Salmon return with creek project’s end

Oct 17, 2012
Photo by: Sara Bruestle The city celebrates the completion of the Fish Passage Project to help salmon runs through Japanese Gulch Creek with a ribbon cutting ceremony on Oct. 13 in the lower Japanese Gulch. Pictured are: Brian Sullivan, chair of Snohomish County Council; Steve Schmalz, Mukilteo City Council member; Randy Lord, Mukilteo City Council member; Stephanie Wright, Snohomish County Council member and chair of PSRC Vision 2040 Awards Selection Committee; Mayor Joe Marine; Patricia Love, assistant director of community development; Bill Lewallen,deputy director of land development; Jean Hernandez, president of Edmonds Community College; Kevin Stoltz, Mukilteo City Council member.

A four-phase project to return salmon to a creek in Mukilteo is finished – and already fish have been seen passing through.

The city didn’t do the $185,000 Fish Passage Project to improve fish passage through Japanese Gulch Creek on it’s own, but through partnerships with more than 10 agencies, including Paine Field Airport, the state Department of Fish and Wildlife, and Edmonds Community College.

“This project represents a multi-agency effort to remove fish passage barriers in Japanese Gulch,” Mayor Joe Marine said. “We’re thankful for all of their support in helping to fund this wonderful project.”

An awards ceremony and ribbon cutting was held Oct. 13 in the lower Japanese Gulch to celebrate the completion of the project. Mukilteo received two awards.

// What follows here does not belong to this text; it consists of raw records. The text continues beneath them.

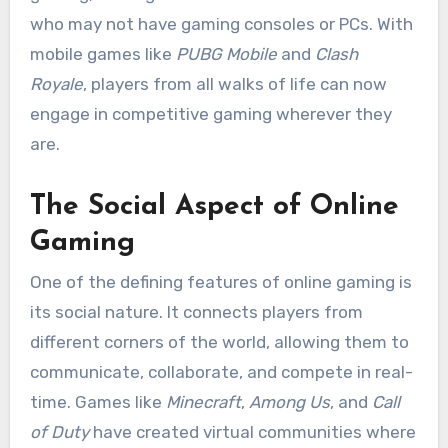
who may not have gaming consoles or PCs. With
mobile games like
PUBG Mobile
and
Clash
Royale
, players from all walks of life can now
engage in competitive gaming wherever they
are.
The Social Aspect of Online
Gaming
One of the defining features of online gaming is
its social nature. It connects players from
different corners of the world, allowing them to
communicate, collaborate, and compete in real-
time. Games like
Minecraft
,
Among Us
, and
Call
of Duty
have created virtual communities where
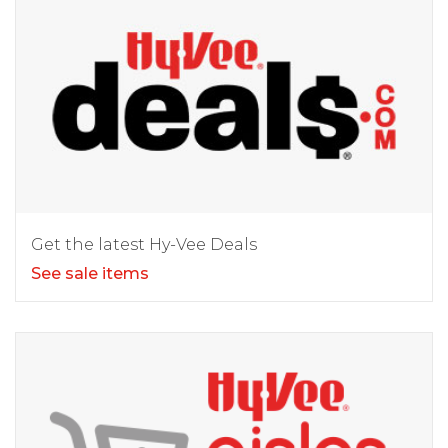
Get the latest Hy-Vee Deals
See sale items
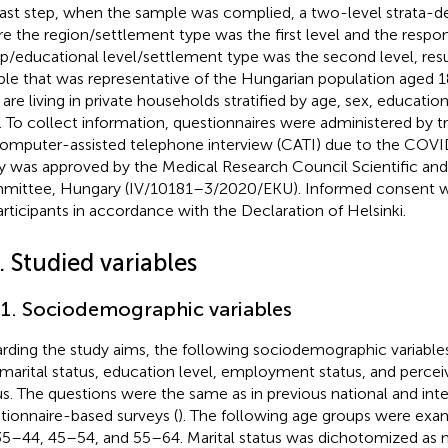
last step, when the sample was complied, a two-level strata-d
e the region/settlement type was the first level and the resp
p/educational level/settlement type was the second level, result
le that was representative of the Hungarian population aged 18
are living in private households stratified by age, sex, educatio
. To collect information, questionnaires were administered by t
computer-assisted telephone interview (CATI) due to the COV
y was approved by the Medical Research Council Scientific an
ittee, Hungary (IV/10181–3/2020/EKU). Informed consent w
participants in accordance with the Declaration of Helsinki.
. Studied variables
.1. Sociodemographic variables
rding the study aims, the following sociodemographic variable
 marital status, education level, employment status, and perc
us. The questions were the same as in previous national and inte
tionnaire-based surveys (
). The following age groups were ex
35–44, 45–54, and 55–64. Marital status was dichotomized as 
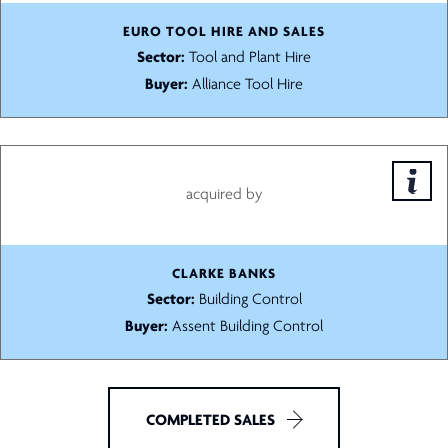
EURO TOOL HIRE AND SALES
Sector:
Tool and Plant Hire
Buyer:
Alliance Tool Hire
acquired by
CLARKE BANKS
Sector:
Building Control
Buyer:
Assent Building Control
COMPLETED SALES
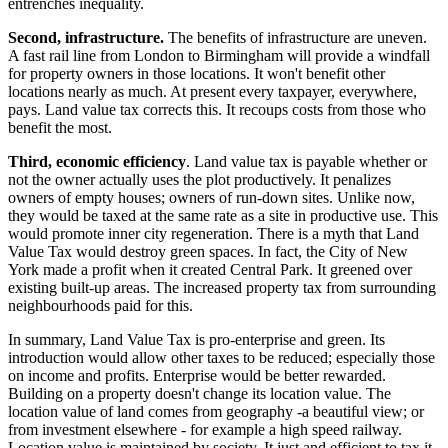
entrenches inequality.
Second, infrastructure.
The benefits of infrastructure are uneven.
A fast rail line from London to Birmingham will provide a windfall
for property owners in those locations. It won't benefit other
locations nearly as much. At present every taxpayer, everywhere,
pays. Land value tax corrects this. It recoups costs from those who
benefit the most.
Third, economic efficiency
. Land value tax is payable whether or
not the owner actually uses the plot productively. It penalizes
owners of empty houses; owners of run-down sites. Unlike now,
they would be taxed at the same rate as a site in productive use. This
would promote inner city regeneration. There is a myth that Land
Value Tax would destroy green spaces. In fact, the City of New
York made a profit when it created Central Park. It greened over
existing built-up areas. The increased property tax from surrounding
neighbourhoods paid for this.
In summary, Land Value Tax is pro-enterprise and green. Its
introduction would allow other taxes to be reduced; especially those
on income and profits. Enterprise would be better rewarded.
Building on a property doesn't change its location value. The
location value of land comes from geography -a beautiful view; or
from investment elsewhere - for example a high speed railway.
Location value is maintained by society. It just and efficient to tax it.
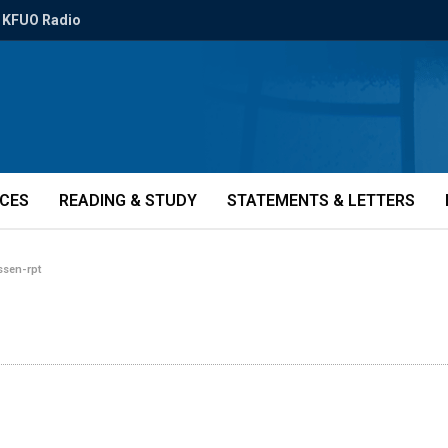
KFUO Radio
ICES
READING & STUDY
STATEMENTS & LETTERS
ssen-rpt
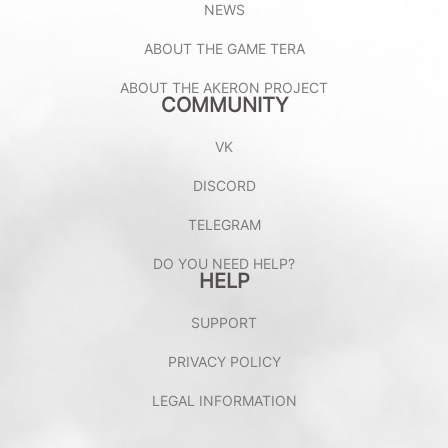
NEWS
ABOUT THE GAME TERA
ABOUT THE AKERON PROJECT
COMMUNITY
VK
DISCORD
TELEGRAM
DO YOU NEED HELP?
HELP
SUPPORT
PRIVACY POLICY
LEGAL INFORMATION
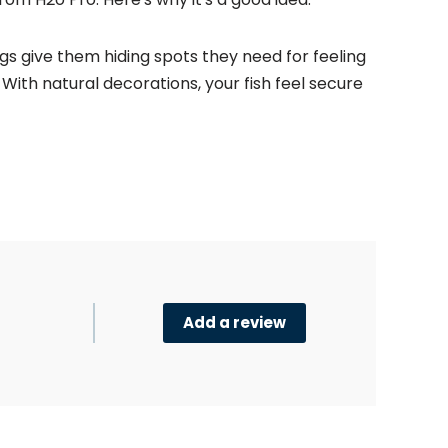
gs give them hiding spots they need for feeling
. With natural decorations, your fish feel secure
Add a review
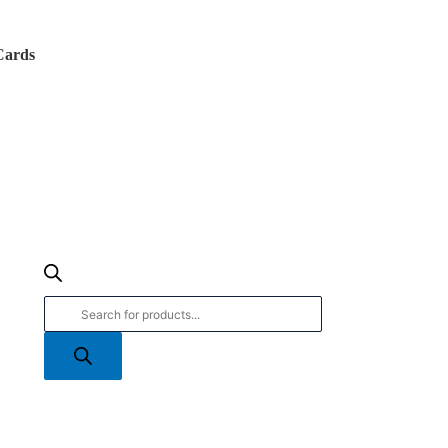
Products
search
Cards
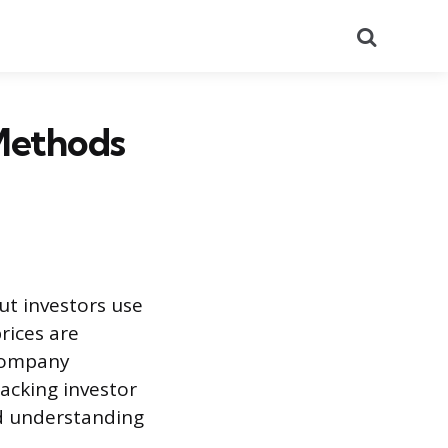
Search
Methods
ut investors use
rices are
 company
racking investor
nd understanding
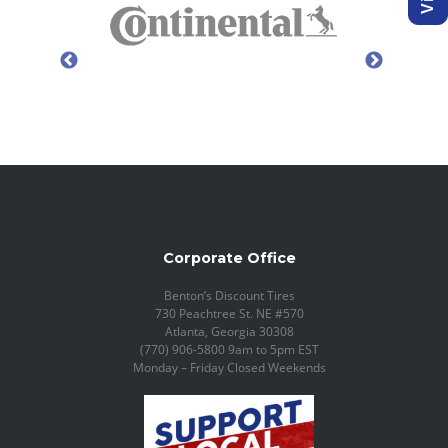
Corporate Office
Benton’s Discount Tires
730 Peachtree St. NE #570
Atlanta, Georgia 30308
(770) 906-5800 9am to 5pm EST
Monday – Friday Closed Weekends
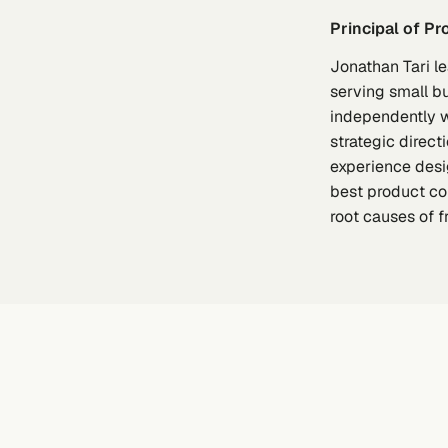
Principal of P
Jonathan Tari l
serving small b
independently w
strategic direc
experience desig
best product co
root causes of 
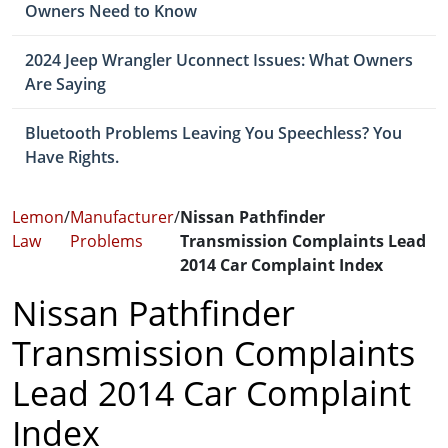
Owners Need to Know
2024 Jeep Wrangler Uconnect Issues: What Owners
Are Saying
Bluetooth Problems Leaving You Speechless? You
Have Rights.
Lemon
/
Manufacturer
/
Nissan Pathfinder
Law
Problems
Transmission Complaints Lead
2014 Car Complaint Index
Nissan Pathfinder
Transmission Complaints
Lead 2014 Car Complaint
Index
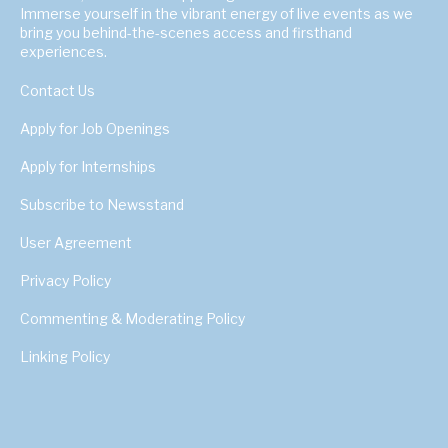
Immerse yourself in the vibrant energy of live events as we
bring you behind-the-scenes access and firsthand
experiences.
Contact Us
Apply for Job Openings
Apply for Internships
Subscribe to Newsstand
User Agreement
Privacy Policy
Commenting & Moderating Policy
Linking Policy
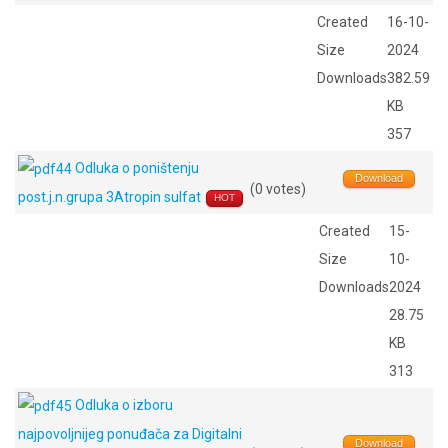
Created
16-10-
Size
2024
Downloads
382.59
KB
357
Odluka o poništenju
Download
(0 votes)
post.j.n.grupa 3Atropin sulfat
HOT
Created
15-
Size
10-
Downloads
2024
28.75
KB
313
Odluka o izboru
najpovoljnijeg ponuđača za Digitalni
Download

The city, Paine Field and EdCC received the VISION 2040 Award from the Puget Sound Regional Council for their work on the project. The award recognizes innovative projects and programs that help ensure a sustainable future as the region grows.

Mukiteo’s Patricia Love, assistant director of community development, also received the Lifetime Environmental Achievement Award from the Friends of Narbeck Wetland Sanctuary for her leadership and vision to accomplish environmental protection and enhancement. It was the third ever to be awarded.

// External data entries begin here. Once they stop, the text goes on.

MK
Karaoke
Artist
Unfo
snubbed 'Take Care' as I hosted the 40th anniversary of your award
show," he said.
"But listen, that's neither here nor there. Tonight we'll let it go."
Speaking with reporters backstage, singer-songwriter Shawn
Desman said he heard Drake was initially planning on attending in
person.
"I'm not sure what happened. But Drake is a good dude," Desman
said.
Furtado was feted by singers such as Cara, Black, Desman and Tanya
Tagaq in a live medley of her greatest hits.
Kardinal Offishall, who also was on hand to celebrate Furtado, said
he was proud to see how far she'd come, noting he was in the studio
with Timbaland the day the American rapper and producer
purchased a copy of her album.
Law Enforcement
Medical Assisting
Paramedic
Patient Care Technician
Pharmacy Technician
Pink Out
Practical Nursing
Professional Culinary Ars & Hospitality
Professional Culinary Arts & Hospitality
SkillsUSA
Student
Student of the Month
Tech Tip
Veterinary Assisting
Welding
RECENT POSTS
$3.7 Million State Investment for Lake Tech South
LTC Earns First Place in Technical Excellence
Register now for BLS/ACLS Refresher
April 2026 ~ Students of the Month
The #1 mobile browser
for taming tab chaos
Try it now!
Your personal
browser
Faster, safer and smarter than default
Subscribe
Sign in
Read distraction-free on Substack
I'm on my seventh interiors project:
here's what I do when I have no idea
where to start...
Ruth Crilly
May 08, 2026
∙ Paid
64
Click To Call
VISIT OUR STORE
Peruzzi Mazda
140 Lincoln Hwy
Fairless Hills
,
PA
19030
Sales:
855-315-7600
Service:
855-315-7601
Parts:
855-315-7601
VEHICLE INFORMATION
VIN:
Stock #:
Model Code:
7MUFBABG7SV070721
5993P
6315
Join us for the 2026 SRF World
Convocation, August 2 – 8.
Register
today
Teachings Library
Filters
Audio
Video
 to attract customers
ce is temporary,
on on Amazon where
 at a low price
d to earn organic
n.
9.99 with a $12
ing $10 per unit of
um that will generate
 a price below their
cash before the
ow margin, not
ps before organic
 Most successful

Assistant City Engineer Jim Niggemyer said he expects to see more salmon after the first rains, and that the city will be getting fish and wildlife counts soon.

Niggemyer said it was a very rewarding project, not only because it will improve fish passage in the creek, but because of the collaborative effort between agencies.

“With the number of people working together you get different ideas and do things differently,” he said. “Every time you turned around, something got better.”

The city partnered in 2009 with Snohomish County Airport to improve fish passage in the creek.

Phase 1 included adding a combination of baffles and boulders to concentrate and deepen the flow of water through an existing culvert. It was finished in July 2010.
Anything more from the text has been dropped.